I looked at her thoughtfully. “I think I should have been told. My love, if I am to be responsible for this family, I must know what is going on in it.” I turned to Bill. “When I paid for your air back there, why didn’t you offer to pay your share out of the money you had in your pocket?”
“But she gave it to me. Not you.”
“So? Give it back to her.”
Bill looked startled; Gwen said, “Richard, is this necessary?”
“I think it is.”
“But I don’t think it is.”
Bill kept quiet, did nothing, watched. I turned my back on him to face Gwen privately, said softly, for her ears only: “Gwen, I need your backing.”
“Richard, you’re making an issue out of nothing!”
“I don’t see it as ‘nothing,’ dear. On the contrary, it’s a key matter and I need your help. So back me up. Or else.”
“‘Or else’ what, dear?”
“You know what ‘or else’ means. Make up your mind. Are you going to back me up?”
“Richard, this is ridiculous! I see no reason to cater to it.”
“Gwen, I’m asking you to back me up.” I waited an endless time, then sighed. “
Or start walking and don’t look back.”
Her head jerked as if I had slapped her. Then she picked up her case and started walking.
Bill’s jaw dropped, then he hurried after her, still carrying Tree-San.
XVI
“Women are meant to be loved, not to be understood.”
OSCAR WILDE 1854-1900
I watched them out of sight, then started walking slowly. It was easier to walk than to stand still and there was no place near to sit down. My stump ached and all the weariness of the past few days hit me. My mind was numb. I continued to move toward the Raffles Hotel because I was headed that way, programmed.
The Raffles was even seedier than I had recalled. But I suspected that Rabbi Ezra knew what he was talking about—this, or nothing. In any case I wanted to get out of the public eye; I would have accepted a much poorer hostelry as long as it enabled me to get behind a closed door.
I told the man at the desk that Rabbi Ezra had sent me and asked what he had. I think he offered me his most expensive room still vacant: eighteen crowns.
I ran through the ritual dicker but my heart wasn’t in it.
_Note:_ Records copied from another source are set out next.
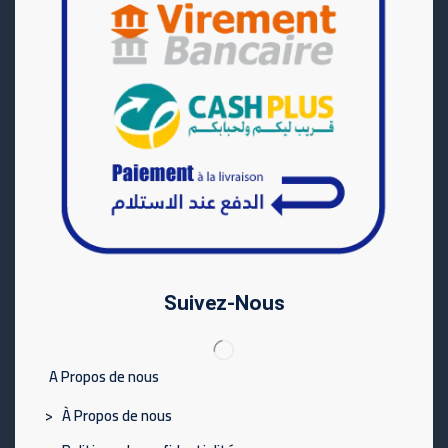
Suivez-Nous
A Propos de nous
> À Propos de nous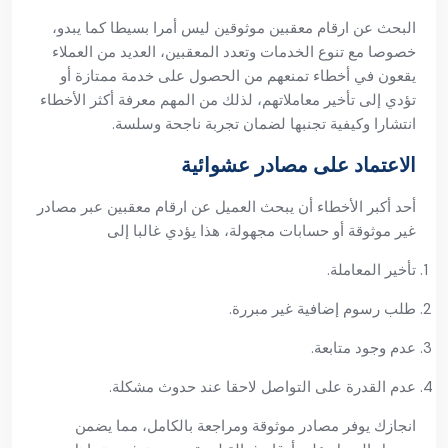
البحث عن ارقام معقبين موثوقين ليس أمرا بسيطا كما يبدو،
خصوصا مع تنوع الخدمات وتعدد المعقبين، العديد من العملاء
يقعون في أخطاء تمنعهم من الحصول على خدمة ممتازة أو
تؤدي إلى تأخير معاملاتهم، لذلك من المهم معرفة أكثر الأخطاء
انتشارا وكيفية تجنبها لضمان تجربة ناجحة وسلسة.
الاعتماد على مصادر عشوائية
أحد أكبر الأخطاء أن يبحث العميل عن ارقام معقبين عبر مصادر
غير موثوقة أو حسابات مجهولة، هذا يؤدي غالبا إلى
تأخير المعاملة.
طلب رسوم إضافية غير مبررة.
عدم وجود متابعة.
عدم القدرة على التواصل لاحقا عند حدوث مشكلة.
انجازك يوفر مصادر موثوقة ومراجعة بالكامل، مما يضمن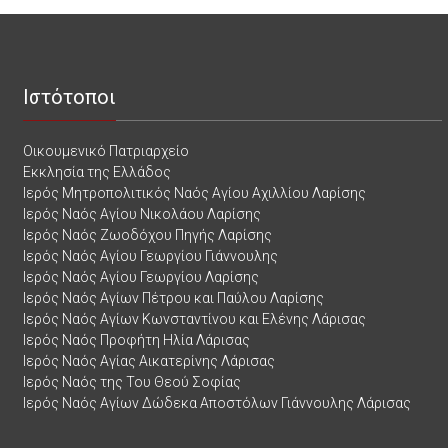
Ιστότοποι
Οικουμενικό Πατριαρχείο
Εκκλησία της Ελλάδος
Ιερός Μητροπολιτικός Ναός Αγίου Αχιλλίου Λαρίσης
Ιερός Ναός Αγίου Νικολάου Λαρίσης
Ιερός Ναός Ζωοδόχου Πηγής Λαρίσης
Ιερός Ναός Αγίου Γεωργίου Γιάννουλης
Ιερός Ναός Αγίου Γεωργίου Λαρίσης
Ιερός Ναός Αγίων Πέτρου και Παύλου Λαρίσης
Ιερός Ναός Αγίων Κωνσταντίνου και Ελένης Λάρισας
Ιερός Ναός Προφήτη Ηλία Λάρισας
Ιερός Ναός Αγίας Αικατερίνης Λάρισας
Ιερός Ναός της Του Θεού Σοφίας
Ιερός Ναός Αγίων Δώδεκα Αποστόλων Γιάννουλης Λάρισας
I settled for fourteen crowns, paid it, accepted a key; the clerk turned a large book toward me. “Sign here. And show me your air receipt.”
“Eh? When did this kaka start?”
“With the new administration, chum. I don’t like it any more than you do but either I comply or they shut me down.”
I thought about it. Was I “Richard Ames”? Why cause a cop to salivate at the thought of a reward? Colin Campbell? Someone with a long memory might recognize that name—and think of Walker Evans.
I wrote, “Richard Campbell, Novylen.”
“Thank you, gospodin. Room L is at the end of this passage on the left. There’s no dining room but our kitchen has dumbwaiter service to the rooms. If you want dinner here, please note that the kitchen shuts down at twenty-one o’clock. Except for liquor and ice, dumbwaiter service ends at the same time. But there is an all-night Sloppy Joe across the corridor and north about fifty meters. No cooking in the rooms.”